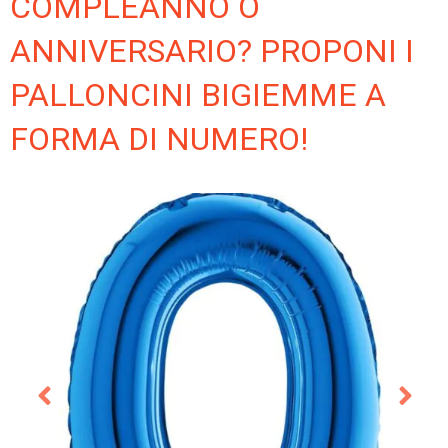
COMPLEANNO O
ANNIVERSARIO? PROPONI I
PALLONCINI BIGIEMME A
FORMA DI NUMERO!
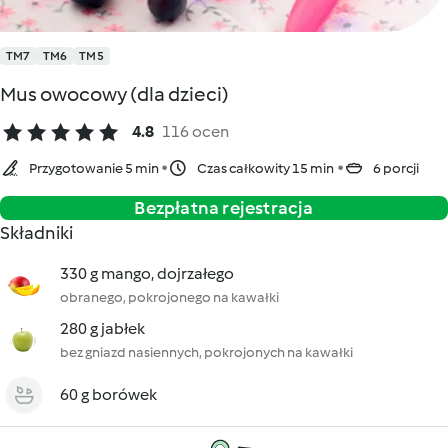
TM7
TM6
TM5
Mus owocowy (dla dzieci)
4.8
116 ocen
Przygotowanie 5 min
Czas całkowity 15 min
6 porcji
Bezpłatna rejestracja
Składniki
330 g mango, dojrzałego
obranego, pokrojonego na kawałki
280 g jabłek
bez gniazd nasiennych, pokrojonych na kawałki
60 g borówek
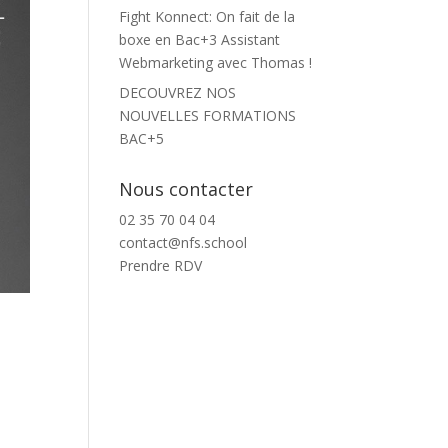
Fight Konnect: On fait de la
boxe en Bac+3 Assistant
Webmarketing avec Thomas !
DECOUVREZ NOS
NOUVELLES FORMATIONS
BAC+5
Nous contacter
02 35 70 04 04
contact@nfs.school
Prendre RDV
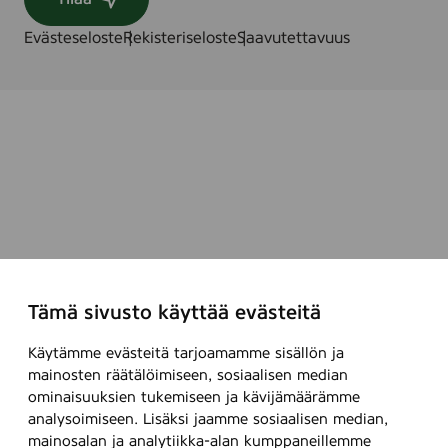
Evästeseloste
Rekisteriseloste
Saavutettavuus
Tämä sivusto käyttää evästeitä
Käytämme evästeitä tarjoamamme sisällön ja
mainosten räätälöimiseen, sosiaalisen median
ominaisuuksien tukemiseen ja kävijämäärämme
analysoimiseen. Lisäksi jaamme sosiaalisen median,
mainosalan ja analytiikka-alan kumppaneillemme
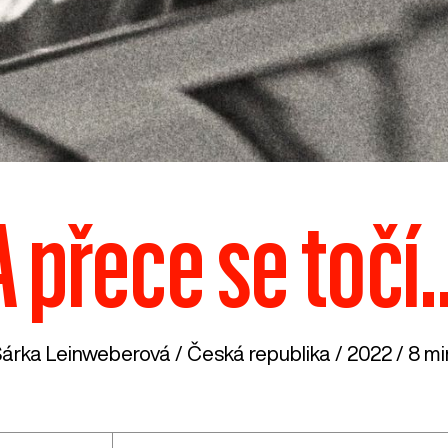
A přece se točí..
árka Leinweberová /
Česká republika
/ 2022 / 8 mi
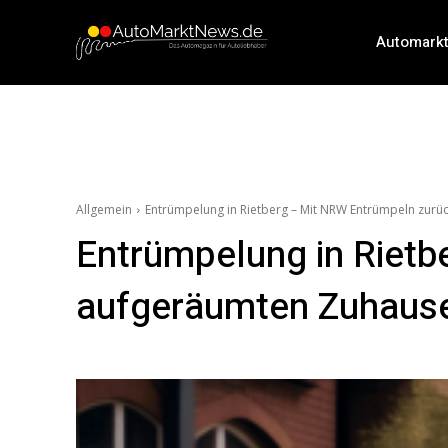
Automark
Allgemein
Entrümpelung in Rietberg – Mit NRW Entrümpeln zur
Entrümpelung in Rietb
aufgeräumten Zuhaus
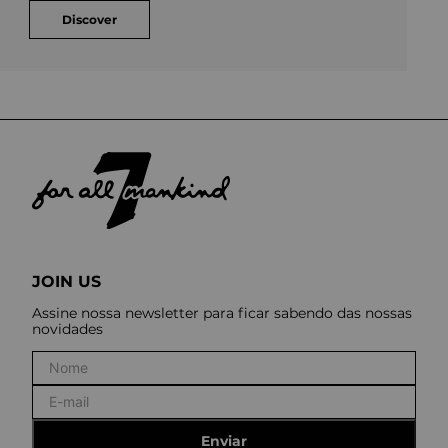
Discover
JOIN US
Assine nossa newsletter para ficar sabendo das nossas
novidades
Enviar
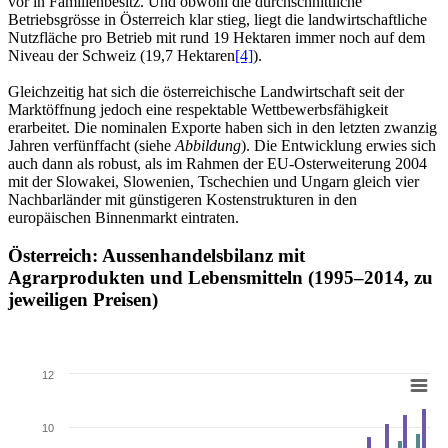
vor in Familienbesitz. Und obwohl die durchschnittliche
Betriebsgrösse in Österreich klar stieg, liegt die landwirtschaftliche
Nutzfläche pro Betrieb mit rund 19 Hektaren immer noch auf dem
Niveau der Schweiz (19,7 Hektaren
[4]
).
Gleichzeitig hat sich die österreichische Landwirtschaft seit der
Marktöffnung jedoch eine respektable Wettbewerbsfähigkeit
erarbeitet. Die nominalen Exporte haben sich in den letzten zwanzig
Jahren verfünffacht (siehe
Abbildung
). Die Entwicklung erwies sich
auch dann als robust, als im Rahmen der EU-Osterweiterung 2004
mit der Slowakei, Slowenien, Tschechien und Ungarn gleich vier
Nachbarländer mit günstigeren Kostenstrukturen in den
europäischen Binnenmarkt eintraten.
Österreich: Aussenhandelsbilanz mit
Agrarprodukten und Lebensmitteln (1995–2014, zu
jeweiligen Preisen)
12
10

----------------

WHAT THE TASK ASKS: Exactly the lines from the top of the listing through the line with "280 g jabłek", and no pictures, should be printed.

RESPONSE AREA:
COMPLEANNO O
ANNIVERSARIO? PROPONI I
PALLONCINI BIGIEMME A
FORMA DI NUMERO!
TM7
TM6
TM5
Mus owocowy (dla dzieci)
4.8
116 ocen
Przygotowanie 5 min
Czas całkowity 15 min
6 porcji
Bezpłatna rejestracja
Składniki
330 g mango, dojrzałego
obranego, pokrojonego na kawałki
280 g jabłek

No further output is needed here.